Balance Sheet The balance sheet looks conservative and disciplined. Total assets have increased over time, reflecting growth in the business footprint, while shareholders’ equity has also built up, indicating retained profits rather than aggressive financial engineering. The absence of financial debt stands out as a major strength. Running the business without borrowings reduces financial risk and gives management more flexibility if conditions in the tech channel become tougher. Cash levels are modest but appear adequate given the capital‑light model and steady cash generation, though it does mean the company likely depends on ongoing healthy operations rather than a large cash cushion.


Cash Flow

Cash Flow Cash generation from the core business has generally been solid, with operating cash flow broadly in line with reported profits. That alignment signals that earnings quality is reasonably good and not overly dependent on accounting adjustments. Free cash flow has been consistently positive in recent years, helped by very low capital spending needs. This fits a software‑ and services‑tilted distribution model, where growth does not require heavy investment in physical assets. The flipside is that the company has limited room for large one‑off projects without tapping external funding, but its recurring cash flows and lack of debt provide some buffer.


Competitive Edge

Competitive Edge Climb competes not by owning the underlying technology, but by positioning itself as a specialist, high‑touch distributor for emerging and complex IT solutions. Its edge comes from focus: a curated roster of vendors, deep product knowledge, and hands‑on sales and technical support for resellers and managed service providers. Long‑standing relationships with both vendors and channel partners create switching costs and make Climb a preferred route to market for smaller, innovative tech firms that might be overlooked by giant broadline distributors. The company’s agility and capital‑light software emphasis also distinguish it from hardware‑heavy peers.

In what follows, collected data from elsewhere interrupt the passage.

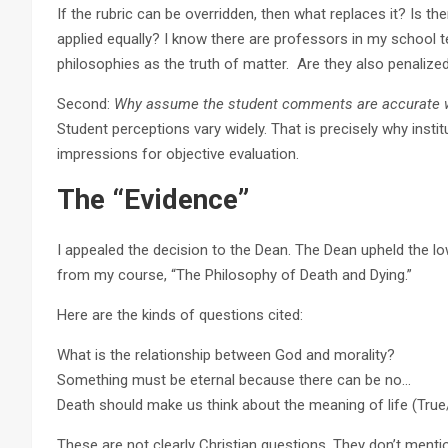
If the rubric can be overridden, then what replaces it? Is the
applied equally? I know there are professors in my school
philosophies as the truth of matter. Are they also penalized
Second:
Why assume the student comments are accurate wi
Student perceptions vary widely. That is precisely why instit
impressions for objective evaluation.
The “Evidence”
I appealed the decision to the Dean. The Dean upheld the l
from my course, “The Philosophy of Death and Dying.”
Here are the kinds of questions cited:
What is the relationship between God and morality?
Something must be eternal because there can be no…
Death should make us think about the meaning of life (True
These are not clearly Christian questions. They don’t mentio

However, its reliance on third‑party vendors, concentration in higher‑growth but less mature technologies, and competition from much larger distributors remain ongoing structural risks.


Innovation and R&D

Innovation and R&D Innovation here is more about business model and enablement than traditional lab‑based R&D. Climb’s main “R&D” investments are in services, training, and tools that help partners sell and deploy advanced technologies, rather than in creating its own software products. Initiatives like the Climb AI Academy, the technical services arm focused on cloud adoption, and the upcoming Climb Expedition cloud marketplace illustrate a clear push to stay ahead of channel needs, especially in AI and cloud. Strategic acquisitions extend this platform into new geographies and verticals. The opportunity is to deepen its role as a specialist intermediary in fast‑moving tech segments; the risk is execution—integrating acquisitions, scaling new platforms, and keeping offerings differentiated as larger rivals also move up the value chain.


Summary

Overall, Climb Global Solutions presents as a steadily growing, increasingly profitable, and capital‑light technology distributor with a clear niche strategy. Its income statement shows meaningful improvement in scale and margins, while the debt‑free balance sheet and consistent free cash flow underscore financial prudence and resilience. The company’s competitive strength lies in its specialized, high‑touch model for emerging technologies and its strong ecosystem of vendor and reseller relationships. Innovation is focused on enablement platforms, training (especially around AI), and targeted acquisitions rather than heavy proprietary R&D. Key things to watch going forward include the stability of vendor partnerships, the success of AI‑ and cloud‑focused initiatives, the integration of acquisitions, and how well the company maintains its differentiation as larger distributors adapt to similar trends.